Cathy Molohan on 23 years at EnglishBusiness and the new path ahead

Cathy Molohan

EnglishBusiness without Cathy Molohan? It’s hard to imagine, but after 23 years Cathy is stepping down from her responsibilities at the company she co-founded. Luckily, we had the chance to catch up with her on the beginnings of EnglishBusiness, the company’s future as well as her life with Parkinson’s disease and her plans for the future.

Cathy, you and Nina Zolezzi founded EnglishBusiness in 1997. What was it like to work at EnglishBusiness 23 years ago?

Nina and I were so young then. I arrived at a meeting with a potential client to be asked when “Frau Dr. Molohan” would be coming. They couldn’t imagine that that was me!

Technologically, it was a different world. I remember translations still arriving via fax. But the people aspect was the same – working with people from all over the world who all wanted to help people communicate better. I loved that then and it’s still what makes EB special.

How has the company changed since?

In many ways, the company has “grown up” with us. Back in the day, there were fewer rules and regulations. Nina and I used to do a lot of the training ourselves, but there was less and less time for that as the years went by. We now carry the responsibility for an amazing team and over time compliance with GDPR or our translation department’s ISO certification have become part of our responsibilities.

What are some of your favourite memories? Does anything specific come to mind?

We had some hilarious episodes over the years. I remember the day, right at the beginning, when the Hamburg “Ordnungsamt” came by and politely suggested that we might want to take out an ad in the Yellow Pages as opposed to plastering every lamppost in the vicinity with our ads. And of course the time Nina and I won our first big corporate client – a meeting we went to on one bike, me on the carrier.

We also had some really great terrace parties; first they were late-night, with lots of music and dancing. Then we and our colleagues started to have kids and brought them along. Now the kids are teenagers and party longer than we do.

The good thing about working with close friends was that many challenges didn’t feel like work. Nina and I worked through Easter one year – must have been early 2000s – to finalise a huge project for a client. It was hard, but a lot of fun too.

People are the key to our business. Treat people with respect, listen to them and trust them.

What lessons from your time at EnglishBusiness do you want to pass on to your colleagues?

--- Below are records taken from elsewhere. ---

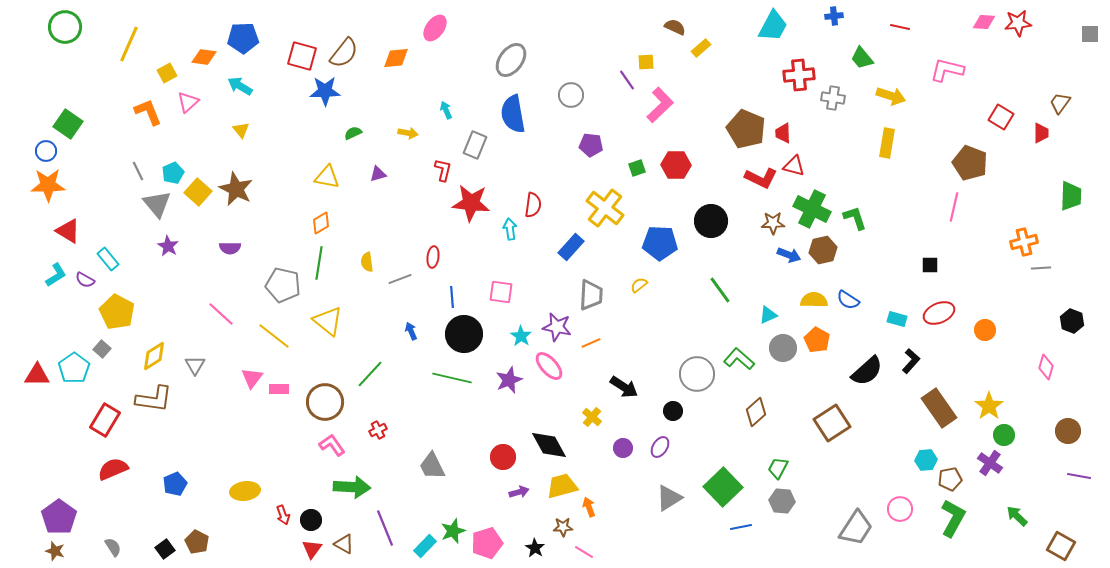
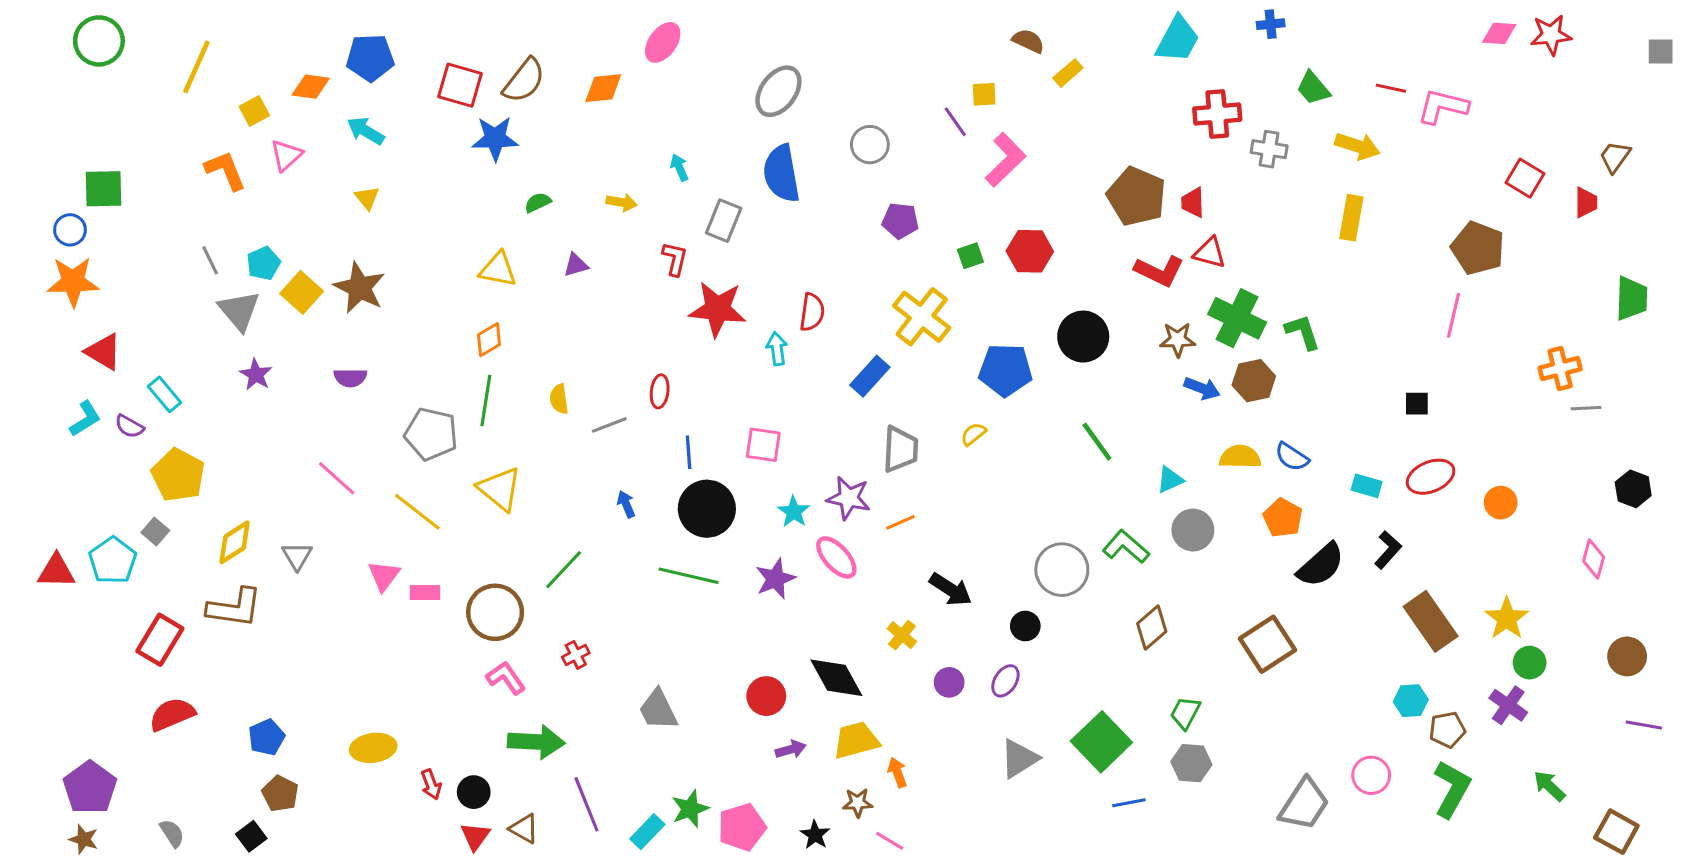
red line: (900, 27) -> (1391, 88), moved
green square: (68, 124) -> (104, 189), turned -36
orange pentagon: (817, 340) -> (1283, 518), moved
brown pentagon: (197, 542) -> (280, 794), moved

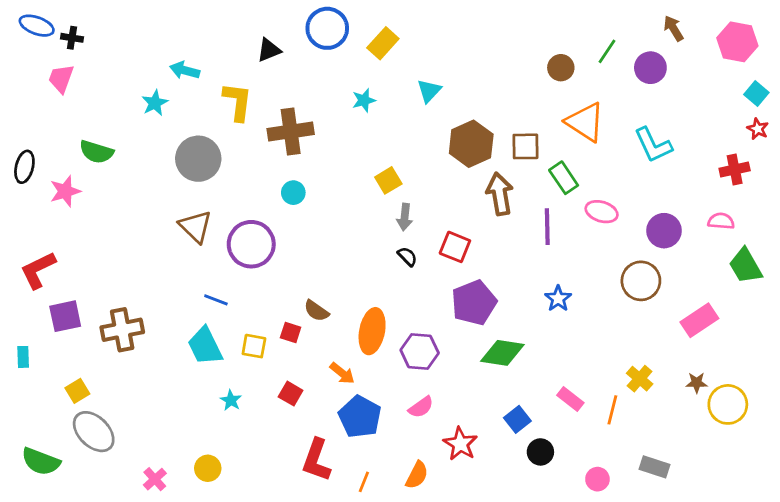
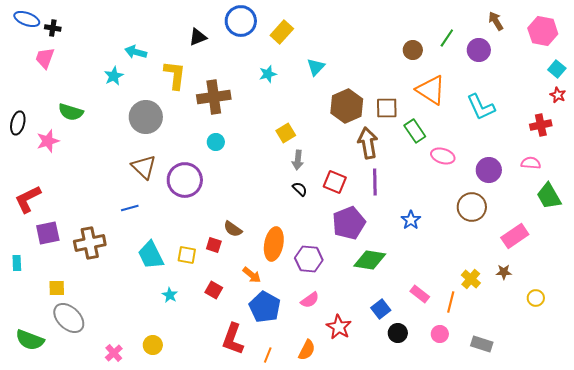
purple line: (547, 227) -> (375, 182), moved
blue line: (216, 300) -> (130, 208), moved, turned -36
brown star: (697, 383) -> (504, 272), moved
yellow square: (77, 391) -> (57, 288), turned 30
yellow circle: (728, 404) -> (536, 298), size x0.6
pink circle: (597, 479) -> (440, 334), moved

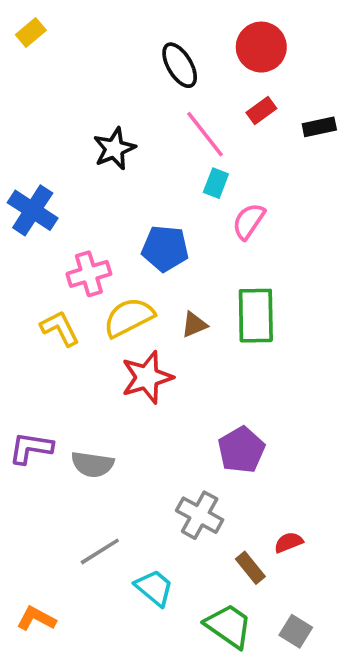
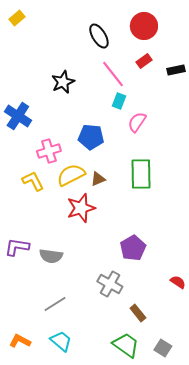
brown triangle: (194, 325) -> (98, 179), moved
red semicircle: (288, 542) -> (178, 282), moved, turned 56
cyan trapezoid: (154, 588) -> (61, 341), moved

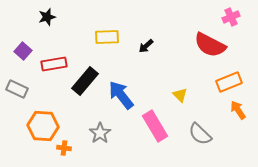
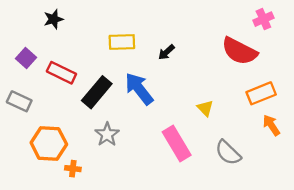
red rectangle: (54, 64) -> (61, 73), turned 35
blue arrow: (121, 95) -> (139, 89), moved
gray star: (100, 133) -> (107, 134), moved

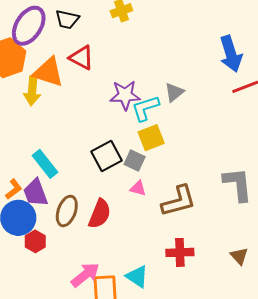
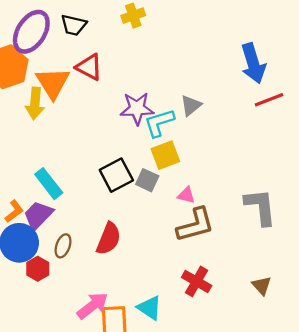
orange triangle: (48, 72) -> (53, 83), turned 40
pink triangle: (138, 188) -> (186, 195), moved
purple trapezoid: (35, 193) -> (38, 215), turned 64
brown ellipse: (67, 211) -> (63, 246), moved, size x0.7
red cross: (180, 252) -> (197, 281), turned 32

People are the key to our business. Treat people with respect, listen to them and trust them. If they are the right people they will do the right thing. Stay true to yourselves while remembering that what made EnglishBusiness successful for over 20 years also needs to be respected.

This year has brought extraordinary challenges, but hard times pass. It’s not easy at the moment but we made it through the dotcom bubble of 2000 and the financial crisis of 2008. If you have good staff and loyal clients, you can get through a lot.

Cathy Molohan Jarrestrasse

Early days in the Jarrestraße office (can you spot the fax machine?).

In a way, you have been working remotely since you moved to Frankfurt away from the main office in Hamburg. Has this prepared you for the working environment since the COVID-19 pandemic?

Absolutely. The pandemic changed everything, and having my husband and kids working and learning from home was a big challenge for all of us. But from a work perspective, it was almost easier in a way. Suddenly everyone was in meetings via Teams, not just me. Before, it was sometimes tough to be the only one not physically in the office.

I knew from my five years in Frankfurt that working remotely works well. It does mean more discipline though, and it’s very important to take those moments to check in and say hi – the moments that you normally have at the coffee machine.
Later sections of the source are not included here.